Filtering more than spam

The obvious application of machine learning for email is to send spam to the junk/bulk folder. Most services use some level of machine learning for filters. Places like Gmail have extensive machine learning filters to filter spam and unwanted mail away from their users.
Some organizations are taking the filtering process a step further. Almost every mail client more advanced than PINE has the ability for users to create rules to sort mail into folders.  Late last year, Office 365 rolled out a feature, Clutter that tracks how a user interacts with mail and filters unimportant mail. This allows each user to have their own filters, but without the overhead of having to create the filters.
The Clutter engine looks at both how the user interacts with mail and things it knows about the organization. For example, if Exchange is tied into Active Directory, then mail from a manager will be prioritized while mail from a co-worker may end up in the clutter folder.
Email is a critical business tool. A significant number of companies rely on email for internal and external communication. Many users treat their inbox as a todo list, prioritizing what they work on based on what’s in their mail box. Despite the needs of users, the mail client hasn’t really changed.
Over the last few years, we’ve seen different online services attempt to build a more effective email client. Some of these features were things like tabs and priority inbox at Gmail. Microsoft created the “sweep” feature for Outlook/Hotmail users to manage inbox clutter. Third parties have created services to try and improve the mailbox experience for their users. 
Many of the email filters, up to this point, have really been focused on protecting users from spam and malicious emails.

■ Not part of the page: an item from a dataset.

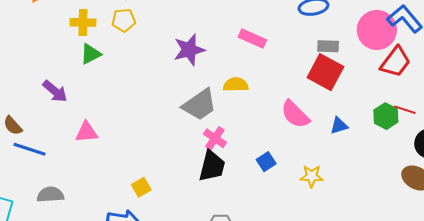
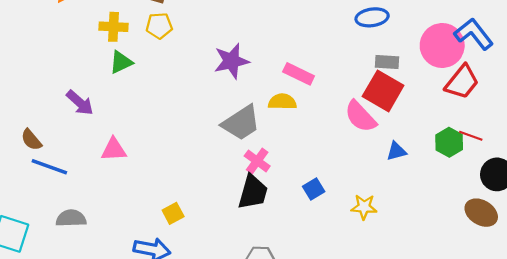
pink rectangle: (252, 39) -> (299, 74), moved
pink semicircle: (295, 114) -> (360, 116), moved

Applying that filtering knowledge to more than just spam, but to the different kinds of emails makes sense to me. I’ve always had a fairly extensive set of filters, initially procmail but now sieve, to process and organize incoming mail. But I kinda like the idea that my mail client learns how I filter messages and do the right thing on its own.
I’d love to see some improvements in the mail client, that make it easier to manage and organize incoming email. It remains to be seen if this is a feature that takes off and makes its way to other clients or not.
 
 

Related Posts

Email filtering: not going away.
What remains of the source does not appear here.